Во Второй мировой войне наш враг был настолько злобным и мощным, что нас призывали не просто уничтожать его армии, а еще бомбить и сжигать чужие города вместе с мирными жителями, включая женщин и детей, пока их правительство не рухнет или не сдастся добровольно. Впоследствии же от того благородства и смелости, о которых нам говорят, не осталось и следа. В отличие от войн в Корее, Вьетнаме, Ираке и Афганистане, во время Второй мировой мы не давали никаких обещаний «принести демократию» во вражеские земли, а просто пытались максимально быстро ликвидировать как можно больше их солдат, пока они безоговорочно не сдадутся на милость победителя. И точка.
Оставив на месте Германии дымящиеся руины и сбросив две ядерные бомбы на Японию, в 1945 году мы одержали полную победу в той ужасной войне. Но когда после Второй мировой войны мы сразу же окунулись в атмосферу параноидального страха нового конфликта с Россией, у нас не было времени на сохранение мира, на то, чтобы перевести дух и подумать о настоящей природе войны, которая только завершилась, и о том, что она отняла у наших солдат. На родине мы приветствовали вернувшихся ветеранов парадами и награждали медалями как героев, которые совсем недавно сражались за демократию, что так и было; но мы ни разу не задались вопросом о том, что же именно поручили им сделать – а что, если вскоре им придется повторить все то же самое в новой войне, уже против СССР?

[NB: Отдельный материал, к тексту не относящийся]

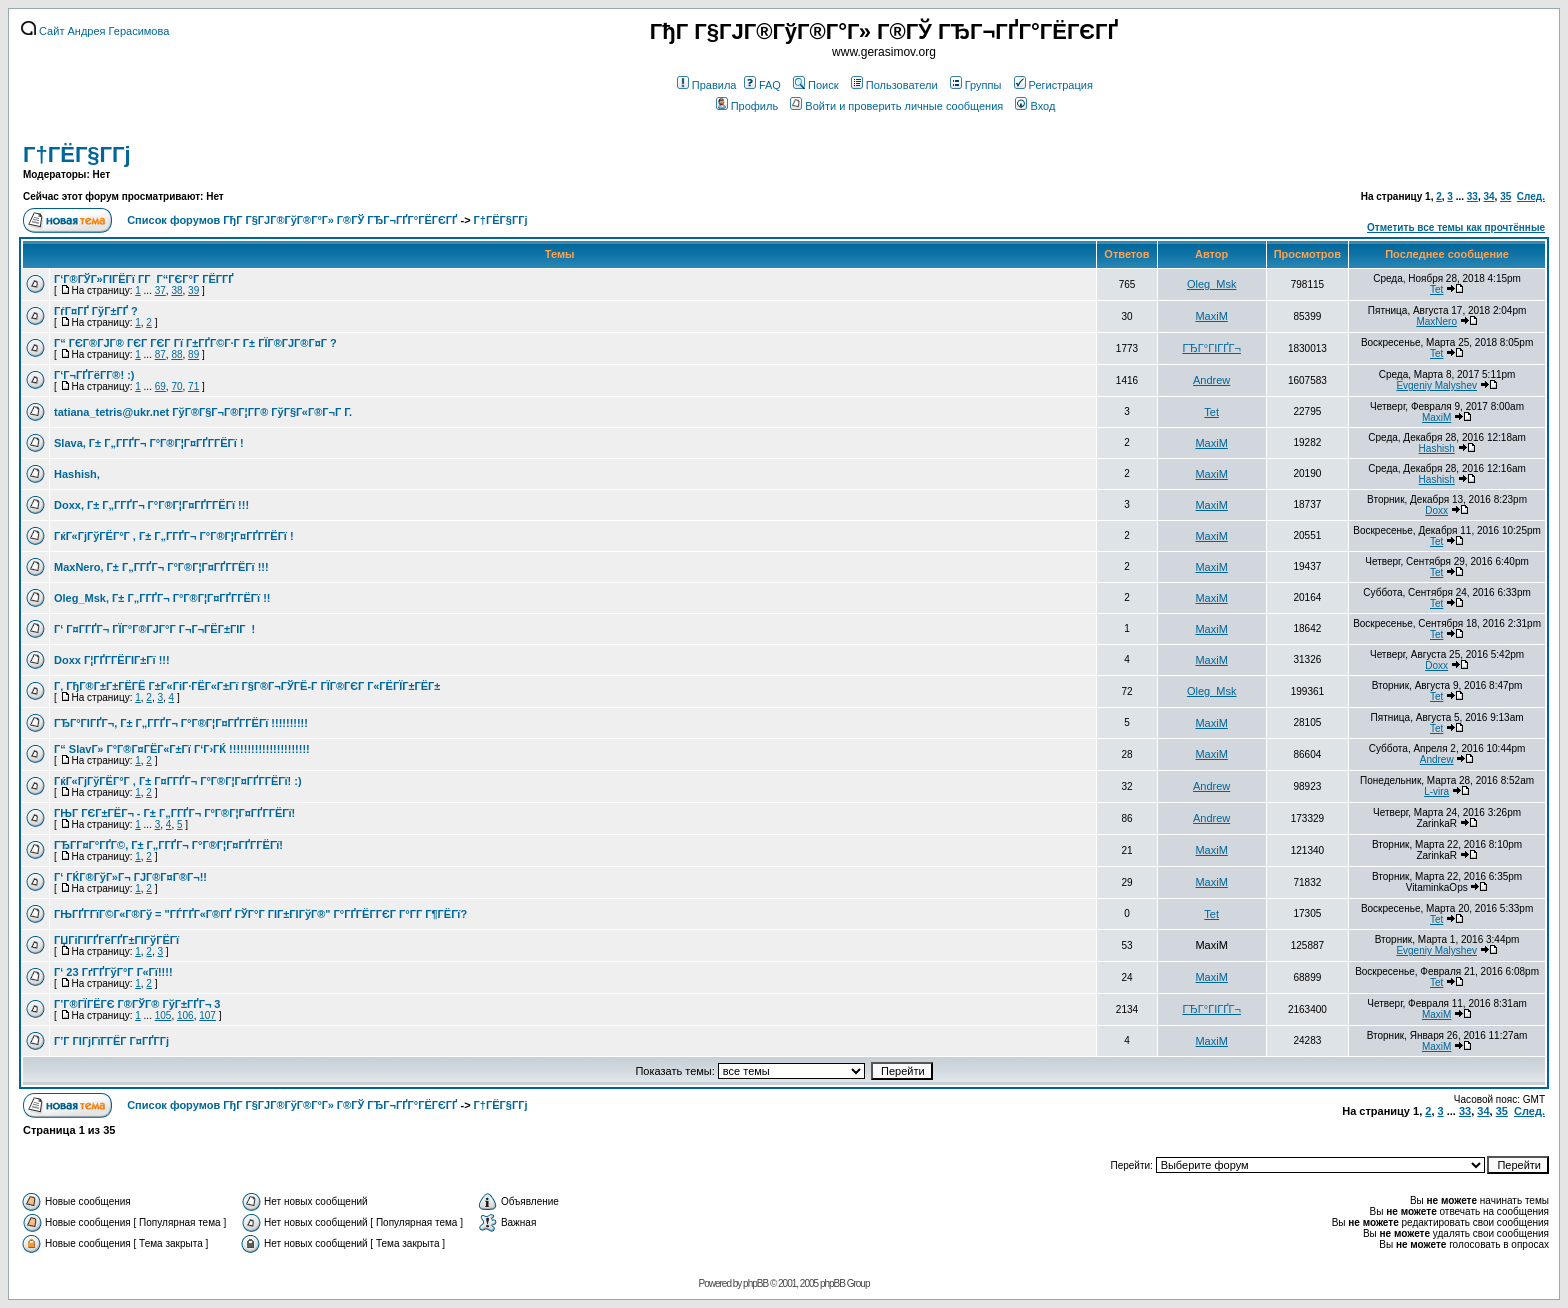 Image resolution: width=1568 pixels, height=1308 pixels. I want to click on ГЊГ ГЄГ±ГЁГ¬ - Г± Г„Г­ГҐГ¬ Г°Г®Г¦Г¤ГҐГ­ГЁГї!, so click(174, 813).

Нам говорили, что мы воевали так, как должны сражаться благородные рыцари-освободители. Но многие вернувшиеся с поля боя ветераны знали, что все происходило совсем иначе. Никакого благородства в этой бойне не было, и многие мужчины прибыли домой, испытывая после того, что видели и пережили, глубокую тревогу. В списках диагнозов значился лишь изнурительный военный невроз – никакого ПТСР (посттравматического стрессового расстройства, или синдрома «флешбэков»): о нем заговорили уже после Вьетнама. В 1945 году никто не говорил о безобразных сторонах войны на уничтожение. Бравурная пропаганда военного времени в духе патриотических агиток «За что мы сражаемся», «Незаменимых» и «Песков Иводзимы» не умолкала и после победы. Вернувшихся солдат похлопали по спине, наградили медалями, почествовали парадами, сообщили им, что свой долг они выполнили, сунули под нос Закон о правах военнослужащих, а потом отправили домой, в тягостную тишину, мириться со своей травмой и жить с ней один на один. Этим было даже не поделиться с родными и близкими. Никто не захотел бы слушать… По крайней мере, всю правду. Наши травмированные ветераны Второй мировой оказались запертыми в ловушке молчания, как доисторическое насекомое в капле янтаря, да так и законсервировались в роли «величайшего поколения, которое когда-либо порождало общество» (само это выражение впервые употребил в 1998 году журналист Том Брокау в книге под тем же названием – «Величайшее поколение»){411}.
Послевоенные садистские пытки в «сальных» журналах и дешевые романы в жанре настоящего детектива: «…очень странное занятие»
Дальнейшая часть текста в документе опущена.